__PROBLEM REQUIREMENTS__:
Output every entry exactly, without any pictures.

__Transcribed page contents__:
**********
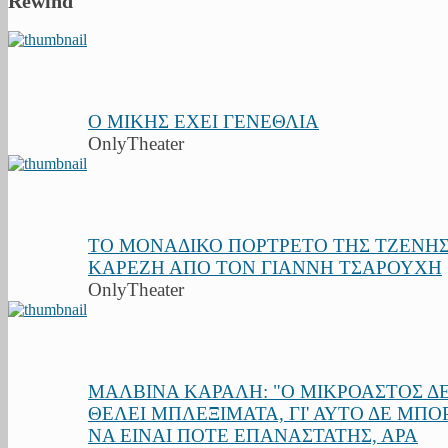
Rewind
Ο ΜΙΚΗΣ ΕΧΕΙ ΓΕΝΕΘΛΙΑ
OnlyTheater
ΤΟ ΜΟΝΑΔΙΚΟ ΠΟΡΤΡΕΤΟ ΤΗΣ ΤΖΕΝΗ
ΚΑΡΕΖΗ ΑΠΟ ΤΟΝ ΓΙΑΝΝΗ ΤΣΑΡΟΥΧΗ
OnlyTheater
ΜΑΛΒΙΝΑ ΚΑΡΑΛΗ: "Ο ΜΙΚΡΟΑΣΤΟΣ Δ
ΘΕΛΕΙ ΜΠΛΕΞΙΜΑΤΑ, ΓΙ' ΑΥΤΟ ΔΕ ΜΠΟ
ΝΑ ΕΙΝΑΙ ΠΟΤΕ ΕΠΑΝΑΣΤΑΤΗΣ, ΑΡΑ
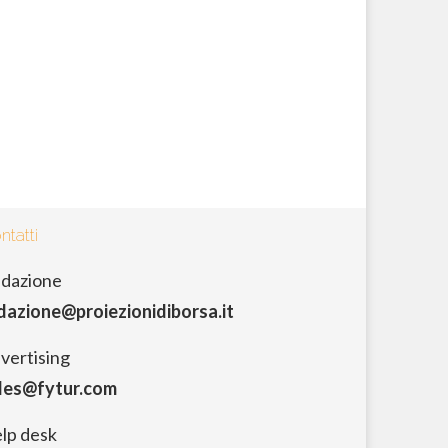
ntatti
dazione
dazione@proiezionidiborsa.it
vertising
les@fytur.com
lp desk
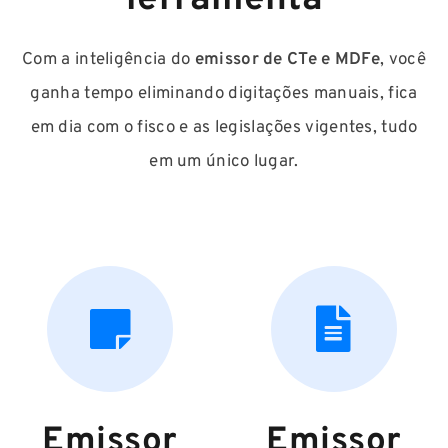
Com a inteligência do
emissor de CTe e MDFe
, você
ganha tempo eliminando digitações manuais, fica
em dia com o fisco e as legislações vigentes, tudo
em um único lugar.
Emissor
Emissor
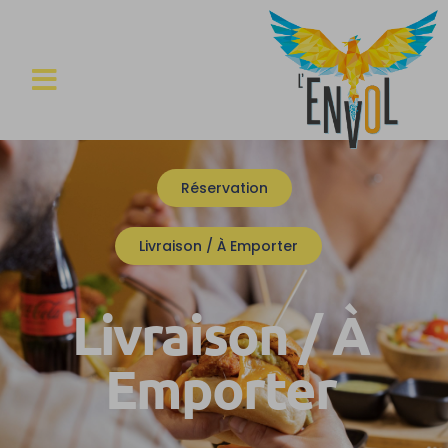
Réservation
Livraison / À Emporter
Livraison / À
Emporter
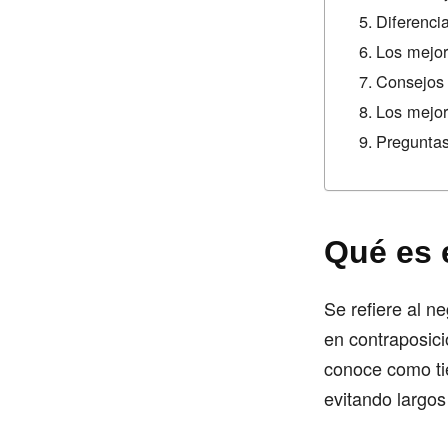
Diferenci
Los mejor
Consejos 
Los mejor
Preguntas
Qué es 
Se refiere al n
en contraposici
conoce como tie
evitando largos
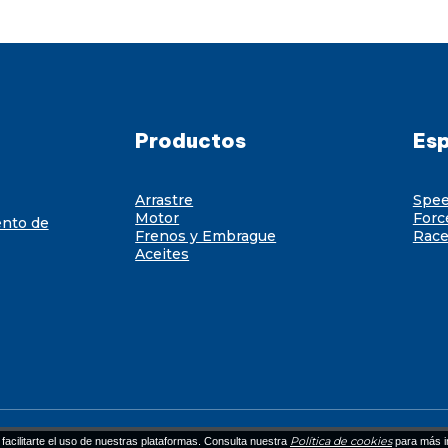
Productos
Esp
Arrastre
Spe
Motor
Forc
ento de
Frenos y Embrague
Race
Aceites
Política de cookies
facilitarte el uso de nuestras plataformas. Consulta nuestra
para más i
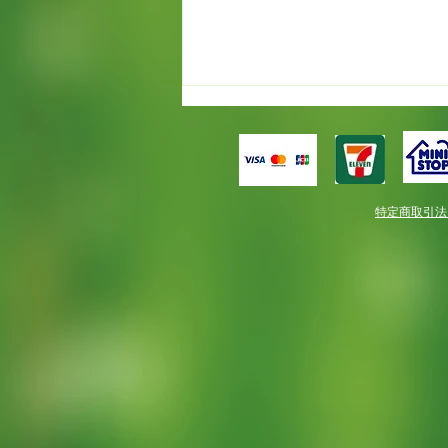
特定商取引
もう満開！！だけど春一番。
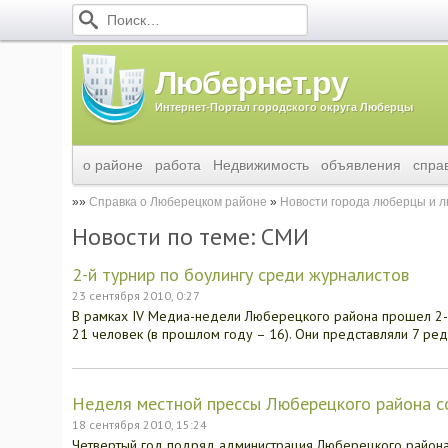
Любернет.ру
Интернет-Портал городского округа Люберцы
о районе
работа
Недвижимость
объявления
спра
Справка о Люберецком районе
Новости города люберцы и 
Новости по теме: СМИ
2-й турнир по боулингу среди журналистов
23 сентября 2010, 0:27
В рамках IV Медиа-недели Люберецкого района прошел 2-й 
21 человек (в прошлом году – 16). Они представляли 7 ре
Неделя местной прессы Люберецкого района с
18 сентября 2010, 15:24
Четвертый год подряд администрация Люберецкого района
**********
__RESULT FOR THIS TASK__:
Rewind
Ο ΜΙΚΗΣ ΕΧΕΙ ΓΕΝΕΘΛΙΑ
OnlyTheater
ΤΟ ΜΟΝΑΔΙΚΟ ΠΟΡΤΡΕΤΟ ΤΗΣ ΤΖΕΝΗ
ΚΑΡΕΖΗ ΑΠΟ ΤΟΝ ΓΙΑΝΝΗ ΤΣΑΡΟΥΧΗ
OnlyTheater
ΜΑΛΒΙΝΑ ΚΑΡΑΛΗ: "Ο ΜΙΚΡΟΑΣΤΟΣ Δ
ΘΕΛΕΙ ΜΠΛΕΞΙΜΑΤΑ, ΓΙ' ΑΥΤΟ ΔΕ ΜΠΟ
ΝΑ ΕΙΝΑΙ ΠΟΤΕ ΕΠΑΝΑΣΤΑΤΗΣ, ΑΡΑ
ntatti
dazione
dazione@proiezionidiborsa.it
vertising
les@fytur.com
lp desk
Com a inteligência do
emissor de CTe e MDFe
, você
ganha tempo eliminando digitações manuais, fica
em dia com o fisco e as legislações vigentes, tudo
em um único lugar.
Emissor
Emissor
Réservation
Livraison / À Emporter
Livraison / À
Emporter
Diferenci
Los mejor
Consejos 
Los mejor
Preguntas
Qué es 
Se refiere al n
en contraposici
conoce como tie
evitando largos
Productos
Esp
Arrastre
Spe
Motor
Forc
ento de
Frenos y Embrague
Race
Aceites
Política de cookies
facilitarte el uso de nuestras plataformas. Consulta nuestra
para más i
特定商取引
もう満開！！だけど春一番。
Любернет.ру
Интернет-Портал городского округа Люберцы
о районе
работа
Недвижимость
объявления
спра
Справка о Люберецком районе
Новости города люберцы и 
Новости по теме: СМИ
2-й турнир по боулингу среди журналистов
23 сентября 2010, 0:27
В рамках IV Медиа-недели Люберецкого района прошел 2-й 
21 человек (в прошлом году – 16). Они представляли 7 ре
Неделя местной прессы Люберецкого района с
18 сентября 2010, 15:24
Четвертый год подряд администрация Люберецкого района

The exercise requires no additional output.